Here are a few factors to consider when taking pictures of people.
Asking for permission
Asking permission allows you to use the ideal lens, get close enough to fill the frame, and provides the opportunity to take several shots, as well as to communicate with your subject if necessary.
It also means you know you’re not photographing someone against their wishes. Asking for permission may lead to a refusal, which can be disappointing but should be accepted with good grace. If you are refused do not assume that everyone else in the vicinity will also refuse. Of course, you should make sure there aren’t any religious or cultural reasons that discourage or prohibit photography. If in doubt, ask a local.
How to approach people
How you approach people will affect the outcome of your request for a photo. Simply smiling and holding your camera up is usually sufficient to get your intention across. You may choose to learn the phrase for asking permission in the local language, but it can be less effective than sign language (when you have to repeat the sentence 10 times to make yourself understood). Approach the person with confidence and a smile. When you get the go-ahead, shoot quickly. You’ll increase the possibility of capturing more spontaneous and natural images.
Taking control of the situation
There’s nothing more frustrating than seeing someone you think would make a great photograph, only for them to change position when they realise you want to photograph them. Don’t be afraid to take control of the situation and ask the person to look at you, or away, or at what they’re doing. Demonstrate the pose you want by doing it yourself. If your subject is wearing a hat in a sunny location half of their face will be in heavy shadow; ask them to look up slightly or to push the hat back a bit.
Helping your subject relax
If people stiffen up in front of the camera, it’s up to you to get them to relax. Take one frame however they have posed themselves, then wait or talk to them before trying again. Remember, you’re aiming to take a beautiful shot of someone and they’ll not only understand but be delighted when they see how good they look on the LCD screen.
The benefits of the direct approach
The direct approach of asking permission results in more satisfactory images than trying to sneak them from a distance. People will be more suspicious of your intentions and less co-operative if they spot you pointing a long lens from the shadows. You still have to be fairly close, even with a 200mm lens, to get a frame-filling portrait. It’s best to be open about what you’re doing.

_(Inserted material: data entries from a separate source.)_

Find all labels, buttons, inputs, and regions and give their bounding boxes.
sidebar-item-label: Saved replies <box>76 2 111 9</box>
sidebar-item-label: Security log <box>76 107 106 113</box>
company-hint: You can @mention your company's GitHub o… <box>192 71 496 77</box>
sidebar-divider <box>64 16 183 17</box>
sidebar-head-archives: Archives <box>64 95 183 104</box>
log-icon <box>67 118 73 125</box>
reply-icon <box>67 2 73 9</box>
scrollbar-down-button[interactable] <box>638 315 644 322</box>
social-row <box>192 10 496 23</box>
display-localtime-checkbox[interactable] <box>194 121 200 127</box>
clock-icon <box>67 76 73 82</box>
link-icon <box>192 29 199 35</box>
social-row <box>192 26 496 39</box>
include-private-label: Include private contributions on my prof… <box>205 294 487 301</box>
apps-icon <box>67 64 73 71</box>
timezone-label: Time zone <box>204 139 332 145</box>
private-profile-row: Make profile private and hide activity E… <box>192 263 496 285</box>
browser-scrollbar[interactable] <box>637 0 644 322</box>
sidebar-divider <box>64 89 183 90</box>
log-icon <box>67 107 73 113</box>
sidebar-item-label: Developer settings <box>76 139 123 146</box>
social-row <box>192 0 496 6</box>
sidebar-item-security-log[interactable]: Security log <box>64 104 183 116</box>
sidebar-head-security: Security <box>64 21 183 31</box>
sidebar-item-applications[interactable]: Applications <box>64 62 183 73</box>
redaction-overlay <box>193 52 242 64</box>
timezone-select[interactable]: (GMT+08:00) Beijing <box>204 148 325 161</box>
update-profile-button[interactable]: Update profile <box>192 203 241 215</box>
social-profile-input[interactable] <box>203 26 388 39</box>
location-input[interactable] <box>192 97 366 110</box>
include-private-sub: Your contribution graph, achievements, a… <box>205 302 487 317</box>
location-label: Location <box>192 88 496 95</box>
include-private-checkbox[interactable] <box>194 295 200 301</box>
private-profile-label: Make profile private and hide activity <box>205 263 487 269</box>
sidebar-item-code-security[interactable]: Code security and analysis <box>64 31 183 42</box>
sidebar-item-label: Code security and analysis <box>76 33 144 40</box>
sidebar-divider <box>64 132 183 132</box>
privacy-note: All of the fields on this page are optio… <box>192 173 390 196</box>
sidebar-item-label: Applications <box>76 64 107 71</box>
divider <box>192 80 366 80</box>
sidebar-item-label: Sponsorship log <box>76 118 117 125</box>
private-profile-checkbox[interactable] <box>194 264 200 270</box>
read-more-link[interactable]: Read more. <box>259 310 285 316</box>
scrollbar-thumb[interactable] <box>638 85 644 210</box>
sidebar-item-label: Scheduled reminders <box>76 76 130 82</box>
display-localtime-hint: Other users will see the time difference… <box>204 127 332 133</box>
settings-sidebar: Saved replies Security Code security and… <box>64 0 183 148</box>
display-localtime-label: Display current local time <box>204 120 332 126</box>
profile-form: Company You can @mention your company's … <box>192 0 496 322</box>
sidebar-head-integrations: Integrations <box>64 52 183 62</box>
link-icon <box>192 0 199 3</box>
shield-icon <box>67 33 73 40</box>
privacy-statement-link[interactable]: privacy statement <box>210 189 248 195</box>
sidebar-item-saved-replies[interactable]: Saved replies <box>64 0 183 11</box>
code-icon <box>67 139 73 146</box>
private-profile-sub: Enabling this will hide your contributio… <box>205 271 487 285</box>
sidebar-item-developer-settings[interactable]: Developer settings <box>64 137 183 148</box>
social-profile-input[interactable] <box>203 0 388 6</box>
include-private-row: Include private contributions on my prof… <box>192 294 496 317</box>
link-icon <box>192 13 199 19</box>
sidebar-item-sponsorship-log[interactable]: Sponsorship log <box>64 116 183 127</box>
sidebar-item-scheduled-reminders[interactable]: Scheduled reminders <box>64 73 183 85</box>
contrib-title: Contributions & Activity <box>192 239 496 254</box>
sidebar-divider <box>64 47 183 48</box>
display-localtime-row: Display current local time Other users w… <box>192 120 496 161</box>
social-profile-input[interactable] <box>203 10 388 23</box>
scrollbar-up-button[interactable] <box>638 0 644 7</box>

If you’re hesitant, a good way to get started with portraits is to photograph people who provide goods or services to you. After a rickshaw ride, or buying something from a market stall, ask the person if you can take their photo. Very rarely will they refuse.
Saying thank you
Finally, showing your subject the results on the camera’s LCD screen is a great way to say thank you and, assuming you’ve taken a flattering photo, leave them with a positive memory of their encounter with you.
To pay or not to pay?
In popular destinations you could be asked for money in return for taking a photo. This may be considered a fair and reasonable exchange by some or a tiresome annoyance by others, or it may simply discourage you from photographing people. Ultimately you’ll have to come up with a personal response.
Certainly, don’t hand out money (or sweets, pens or anything else for that matter) if it’s not requested, but if it is be prepared to pay or walk away. From a photographer’s point of view it really comes down to how important or unique the potential image is. Agree on the price beforehand to avoid problems afterwards and make sure you’re working in the local economy, not yours. It goes without saying that bargaining is compulsory at this point.

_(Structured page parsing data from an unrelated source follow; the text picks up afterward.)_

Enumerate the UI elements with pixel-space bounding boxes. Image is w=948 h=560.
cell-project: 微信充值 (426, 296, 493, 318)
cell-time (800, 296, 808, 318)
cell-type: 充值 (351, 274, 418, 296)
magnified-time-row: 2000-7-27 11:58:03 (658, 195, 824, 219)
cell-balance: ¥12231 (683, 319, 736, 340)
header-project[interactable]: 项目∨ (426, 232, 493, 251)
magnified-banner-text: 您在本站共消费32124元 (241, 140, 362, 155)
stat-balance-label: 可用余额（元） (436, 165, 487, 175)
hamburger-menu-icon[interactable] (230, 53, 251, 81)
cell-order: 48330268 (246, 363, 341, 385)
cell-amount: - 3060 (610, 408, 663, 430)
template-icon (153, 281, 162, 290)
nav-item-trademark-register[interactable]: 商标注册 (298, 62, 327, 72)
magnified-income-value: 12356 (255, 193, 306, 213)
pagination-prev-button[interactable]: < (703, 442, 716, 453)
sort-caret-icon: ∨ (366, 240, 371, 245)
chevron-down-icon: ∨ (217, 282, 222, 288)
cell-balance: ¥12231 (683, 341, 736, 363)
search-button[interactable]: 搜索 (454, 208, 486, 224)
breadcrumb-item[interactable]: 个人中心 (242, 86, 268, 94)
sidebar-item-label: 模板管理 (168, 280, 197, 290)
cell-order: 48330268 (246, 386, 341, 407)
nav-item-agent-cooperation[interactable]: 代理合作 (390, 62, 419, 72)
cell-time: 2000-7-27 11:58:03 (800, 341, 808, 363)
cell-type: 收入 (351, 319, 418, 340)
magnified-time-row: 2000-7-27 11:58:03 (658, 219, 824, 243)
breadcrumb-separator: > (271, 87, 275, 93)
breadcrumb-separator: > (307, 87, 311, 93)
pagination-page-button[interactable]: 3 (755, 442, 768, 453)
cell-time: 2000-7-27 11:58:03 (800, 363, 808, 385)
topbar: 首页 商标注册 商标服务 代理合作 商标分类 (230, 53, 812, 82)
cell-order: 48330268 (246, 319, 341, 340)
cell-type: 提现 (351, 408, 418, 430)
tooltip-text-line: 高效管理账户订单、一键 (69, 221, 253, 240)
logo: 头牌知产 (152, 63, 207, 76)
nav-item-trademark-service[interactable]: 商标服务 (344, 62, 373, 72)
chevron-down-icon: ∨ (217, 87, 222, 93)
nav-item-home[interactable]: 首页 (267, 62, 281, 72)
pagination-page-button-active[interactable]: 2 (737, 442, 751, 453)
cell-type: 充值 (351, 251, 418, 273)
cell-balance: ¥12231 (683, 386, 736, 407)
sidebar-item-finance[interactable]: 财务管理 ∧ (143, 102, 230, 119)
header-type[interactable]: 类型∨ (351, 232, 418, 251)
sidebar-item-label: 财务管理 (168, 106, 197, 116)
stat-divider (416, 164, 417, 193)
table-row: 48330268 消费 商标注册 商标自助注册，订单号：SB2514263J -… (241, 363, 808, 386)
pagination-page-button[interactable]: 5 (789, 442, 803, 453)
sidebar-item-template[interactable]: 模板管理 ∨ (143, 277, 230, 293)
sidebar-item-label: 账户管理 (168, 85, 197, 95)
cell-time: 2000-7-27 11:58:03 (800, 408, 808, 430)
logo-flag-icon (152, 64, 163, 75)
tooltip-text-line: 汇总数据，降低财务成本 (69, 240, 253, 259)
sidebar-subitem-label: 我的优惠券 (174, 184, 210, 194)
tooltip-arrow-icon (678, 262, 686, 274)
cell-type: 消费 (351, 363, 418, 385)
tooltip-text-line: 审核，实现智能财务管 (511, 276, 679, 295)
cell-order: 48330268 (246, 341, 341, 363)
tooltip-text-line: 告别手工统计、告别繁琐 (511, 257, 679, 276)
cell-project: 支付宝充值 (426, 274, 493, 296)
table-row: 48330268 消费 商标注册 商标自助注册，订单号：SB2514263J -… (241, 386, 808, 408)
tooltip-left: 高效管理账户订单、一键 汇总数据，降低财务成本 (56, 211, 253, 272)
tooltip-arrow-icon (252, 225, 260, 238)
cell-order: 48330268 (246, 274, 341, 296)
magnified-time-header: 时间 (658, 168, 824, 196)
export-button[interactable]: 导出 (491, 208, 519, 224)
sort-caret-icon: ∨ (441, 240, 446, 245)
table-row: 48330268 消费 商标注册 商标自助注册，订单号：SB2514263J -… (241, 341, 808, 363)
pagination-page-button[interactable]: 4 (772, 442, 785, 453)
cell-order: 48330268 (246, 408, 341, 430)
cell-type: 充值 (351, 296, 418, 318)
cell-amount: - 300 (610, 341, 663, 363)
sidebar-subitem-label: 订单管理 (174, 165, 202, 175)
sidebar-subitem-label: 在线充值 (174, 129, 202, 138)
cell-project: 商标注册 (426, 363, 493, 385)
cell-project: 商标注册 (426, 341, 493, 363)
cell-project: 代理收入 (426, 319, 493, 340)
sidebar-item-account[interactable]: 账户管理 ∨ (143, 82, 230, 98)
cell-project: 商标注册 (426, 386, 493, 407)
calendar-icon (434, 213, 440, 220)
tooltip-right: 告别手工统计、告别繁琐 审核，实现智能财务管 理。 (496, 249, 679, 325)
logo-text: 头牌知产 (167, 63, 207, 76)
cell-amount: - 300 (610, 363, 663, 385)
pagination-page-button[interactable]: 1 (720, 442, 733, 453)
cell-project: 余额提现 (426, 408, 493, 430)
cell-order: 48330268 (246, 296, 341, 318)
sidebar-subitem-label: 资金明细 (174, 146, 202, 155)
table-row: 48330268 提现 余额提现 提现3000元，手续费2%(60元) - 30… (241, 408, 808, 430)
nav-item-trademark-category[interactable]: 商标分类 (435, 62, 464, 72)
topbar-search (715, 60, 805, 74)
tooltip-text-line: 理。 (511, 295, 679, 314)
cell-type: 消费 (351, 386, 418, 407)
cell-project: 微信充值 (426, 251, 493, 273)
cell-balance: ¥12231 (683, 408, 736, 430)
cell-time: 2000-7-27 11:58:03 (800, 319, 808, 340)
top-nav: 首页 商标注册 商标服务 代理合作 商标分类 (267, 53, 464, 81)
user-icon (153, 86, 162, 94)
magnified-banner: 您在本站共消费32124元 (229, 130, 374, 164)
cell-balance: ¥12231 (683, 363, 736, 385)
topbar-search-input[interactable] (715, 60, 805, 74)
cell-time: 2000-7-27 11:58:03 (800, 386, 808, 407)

Always have coins and small denomination notes with you in an easily accessible pocket (a different pocket from where you carry the rest of your money) so that you don’t have to pull out great wads of money, confirming not only that you are relatively rich (as if the camera hadn’t already done that) but more importantly, where you actually keep your money, making it much easier for someone who may want to relieve you of it.
Read more: http://www.lonelyplanet.com/travel-tips-and-articles/77221#ixzz38xgfdSr3
Lonely Planet is hardhearted in Australia.
Hungary law requires photographers to ask permission to take pictures…
http://www.theguardian.com/world/2014/mar/14/hungary-law-photography-permission-take-pictures
The Independent (a UK newspaper) called taking pictures of strangers bizarre citing a recent study that 1 out of 12 UK adults have done so. Not only is it bizarre then but also very much an in a relative minority think to do in the UK!
http://www.independent.co.uk/news/uk/home-news/one-in-twelve-uk-adults-admit-they-photograph-attractive-strangers-on-public-transport-in-the-park-or-at-the-doctors-surgery-claims-poll-8742339.html
Street photography in France has all but disappeared due to strict privacy laws.
http://lens.blogs.nytimes.com/2013/04/23/paris-city-of-rights/?_php=true&_type=blogs&_r=0
In Germany most street photography showing identifiable persons is now illegal and can’t be taken or published lawfully.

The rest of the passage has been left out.